On Monday afternoons the well-behaved patients were allowed to go to the recreation area out back: an exercise course with pull-up bars and various other workout equipment, a basketball court, and benches, just a few hundred yards from an industrial park, less than half a mile from a residential area and strip malls. The benches filled with patients quickly because everyone was medicated, filled with light and heat, their thoughts just out of reach.

Michael was, I believe, taking his medication at this point because he was forced to. But medication only works to an extent for cases as severe as my brother's, the positive effects often diminishing over time. Then a new treatment procedure becomes necessary. And sometimes the treatments most effective to the mind become toxic to the body, poisoning the blood, swelling the kidneys and the bladder.

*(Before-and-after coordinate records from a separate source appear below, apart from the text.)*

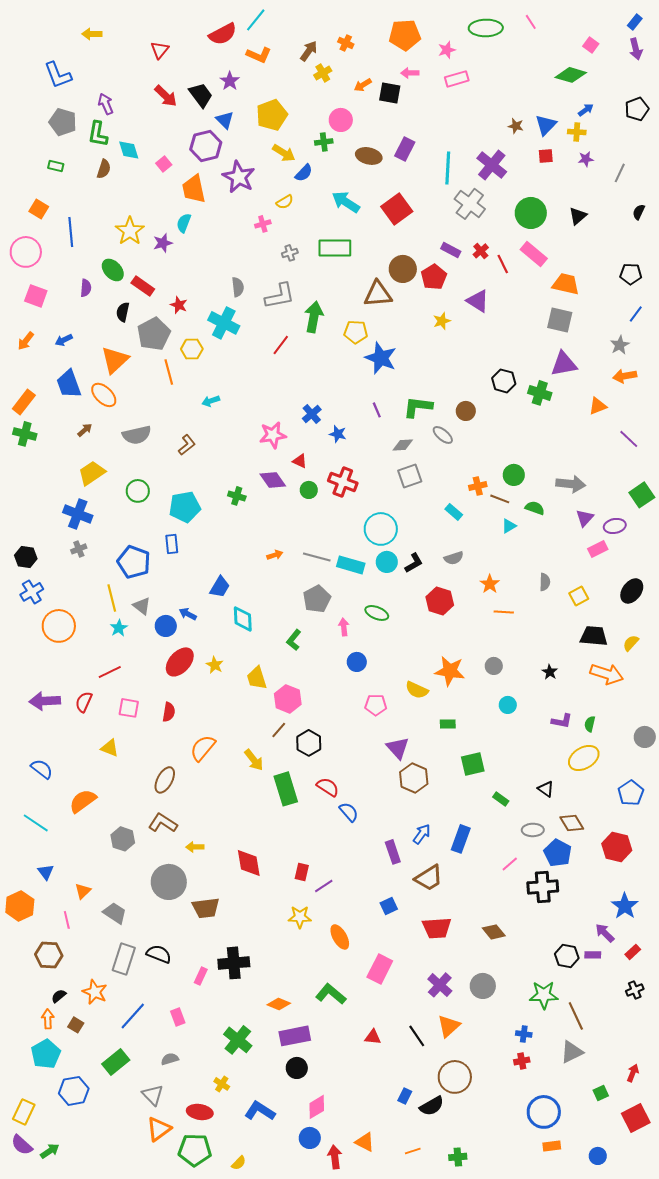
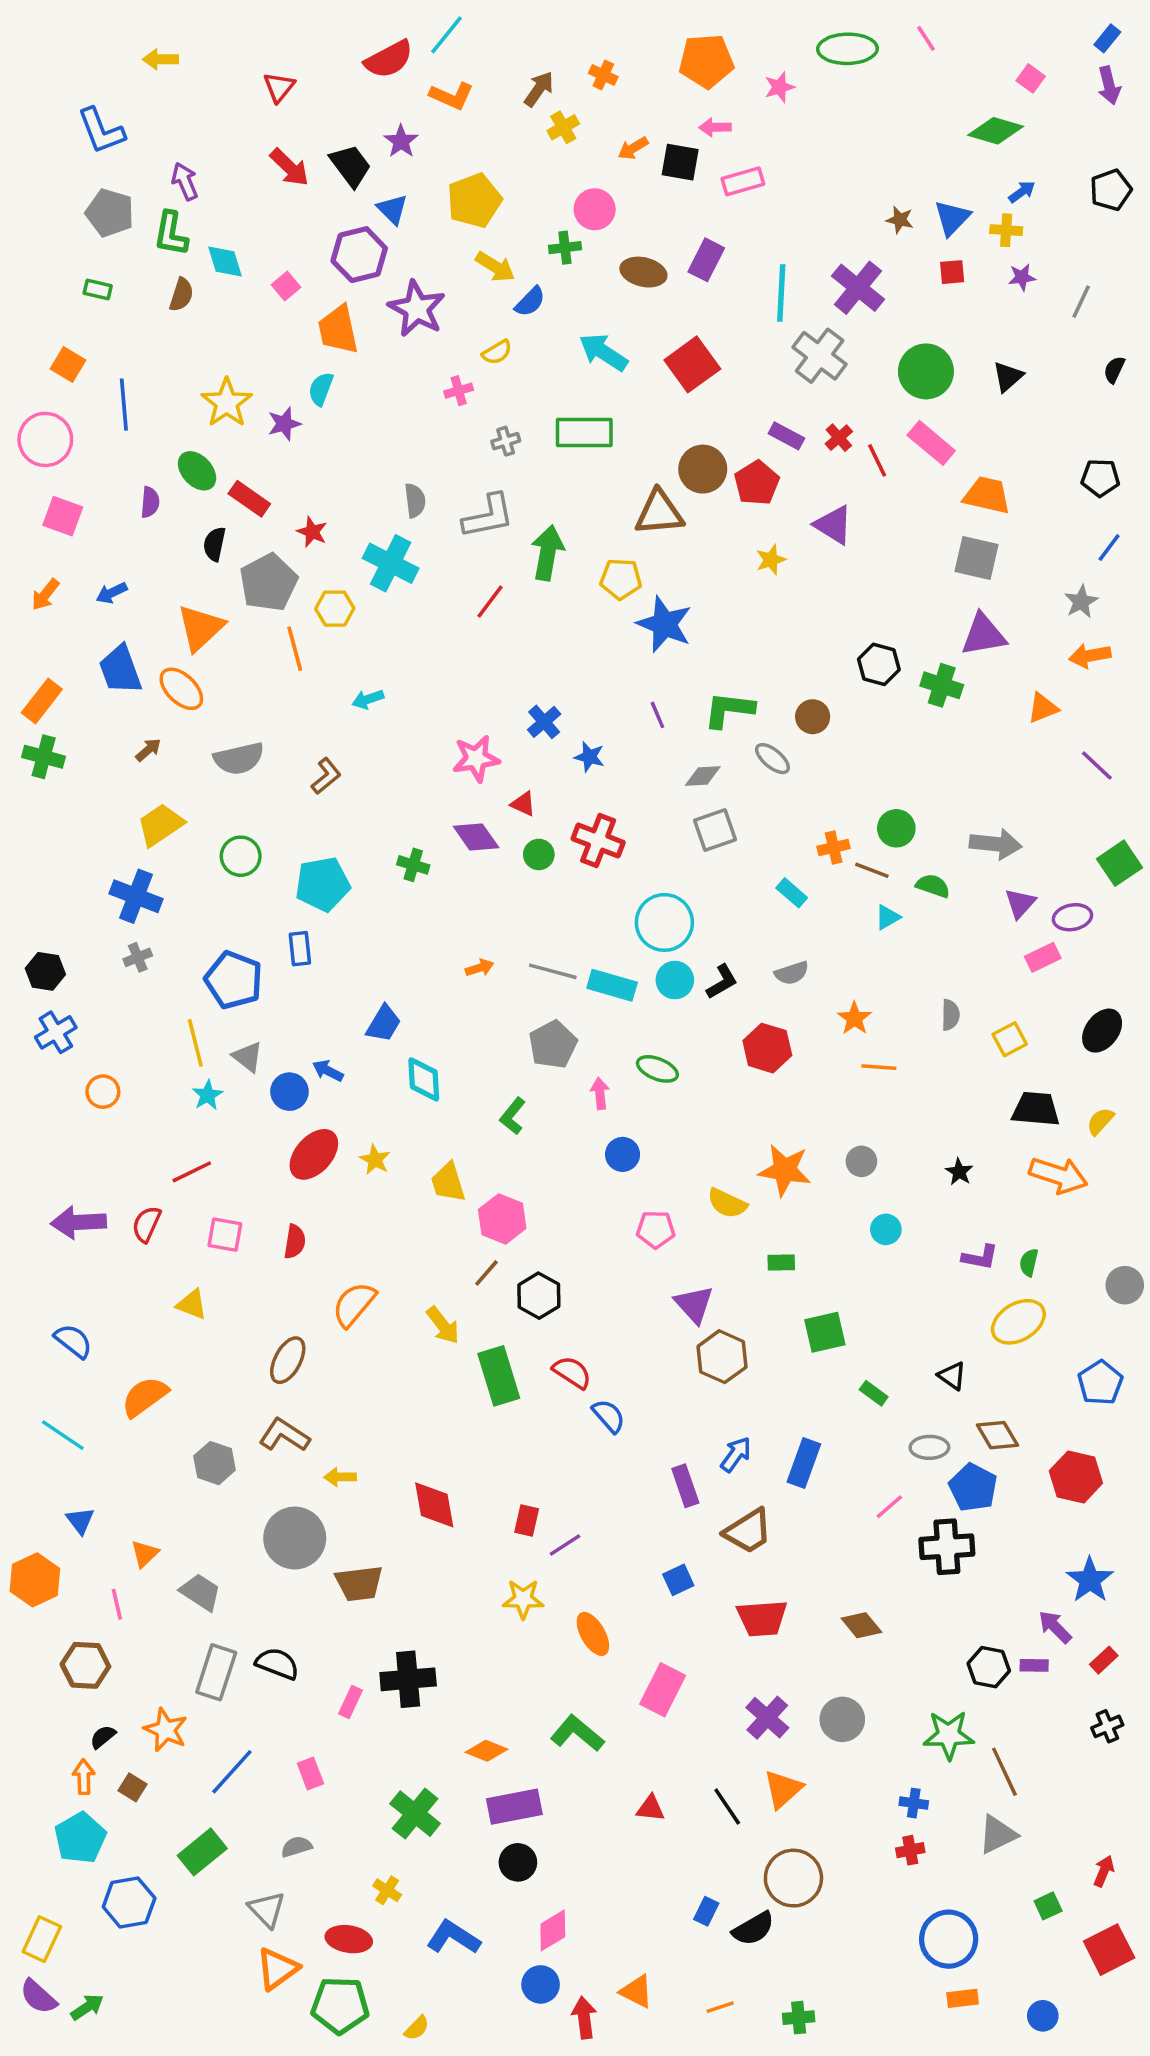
pink rectangle: (457, 79) -> (743, 181), moved
orange circle: (59, 626) -> (103, 1092), size x0.6

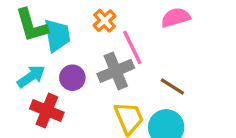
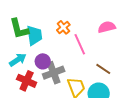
gray cross: (116, 71) -> (54, 73), moved

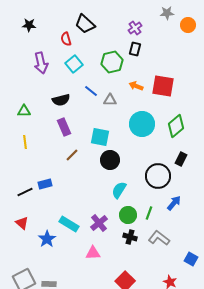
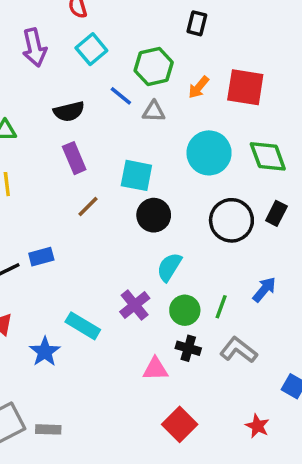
green hexagon: (112, 62) -> (154, 67), moved
orange arrow: (136, 86) -> (199, 87), turned -72
green diamond: (176, 126) -> (268, 156), turned -70
black circle: (158, 176) -> (231, 220), moved
purple cross: (99, 223) -> (135, 305), moved
pink triangle: (93, 253) -> (155, 369), moved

Michael wasn't really planning to escape, or perhaps “sneak away” is a better way of putting it. That, with taking the heavy sedatives, would have been far too sophisticated a mental undertaking. He had a head full of thoughts, memories, fantasies. They mixed together to form story-dreams that were, to him, real. He had crumbled under the world's many shifting meanings.

A part of how we survive has to do with our ability to accept the reality within which we live, and adhere to its basic rules of conduct. All religion and philosophy point us to this end or point out this end. This is the ultimate message of ideologies—religious, philosophic, scientific, consumer-based. Schizophrenia, however, destroys this innate human reasoning ability, our ability to literally
fit in,
and life thus becomes unacceptable on every level. You conclude, again and again, that you simply
do not matter
, so you begin to construct intricate mental worlds in which you not only matter but in which you are the epicenter. That is, of course, until some small chink of reality's light wrecks the delusion and those worlds crumble, as they always do, and others must be created. You need a signifier, as Dr. Smith would have put it, for why you don't matter, for the unbearable, seemingly sourceless oppression and persecution: the devil, your father, satellite messages, big government, the CIA, the president, the liberal media, minorities, lawyers, your own guilt, chemicals in cupcakes, the stock market, and so on.

During recreation hour on Monday April 13, 1992, Michael made his way over toward the main building of the home, waited until the two male psych nurses had turned around, and scaled a short fence that surrounded the building (this was not high-security in the least; most people here were addicts or depressives, no threat to anyone; even the schizophrenics besides Michael were less severe cases and for the most part docile, working toward living independently).

He landed on his feet, kept close to the building and out of sight of the workers. He walked away. It was easy. He strode through the city of Newport News, which borders Hampton, past old homes and convenience stores and Laundromats, under hissing power lines.

It was his fault, all of it, the whole world, the universe spinning endlessly away from God. My brother believed, today at least, that he had to pay for the world's sins with his own blood. That's what my father expected of him. He realized, though, that he shouldn't kill himself; that was a sin against God, a constant pull in his mind, but a mistake, impure, insuring certain damnation. He had to be killed by the state. He had to be made into a martyr for lost, murdered children by—and it made perfect, intricate sense to him—admitting he murdered one.

The death of S—he had seen the crime scene, studied its arrangements, the movements of the cops through the woods—was something preeminent in his mind, one of those thoughts that became confused with others, attached to others—things real, imagined, heard, read. To be a murderer, a child murderer, is to be defined, to have concrete meaning, to be the true godlike center of a world that does in fact make perfect, horrible sense. To be a murderer is to have a solid identity.

At a 7-Eleven, nine years after the murder and rape of S in our old neighborhood, Michael called 911 to confess his sin: He was the one. He was a rapist and murderer. Please come pick me up, he begged. He'd be waiting right here.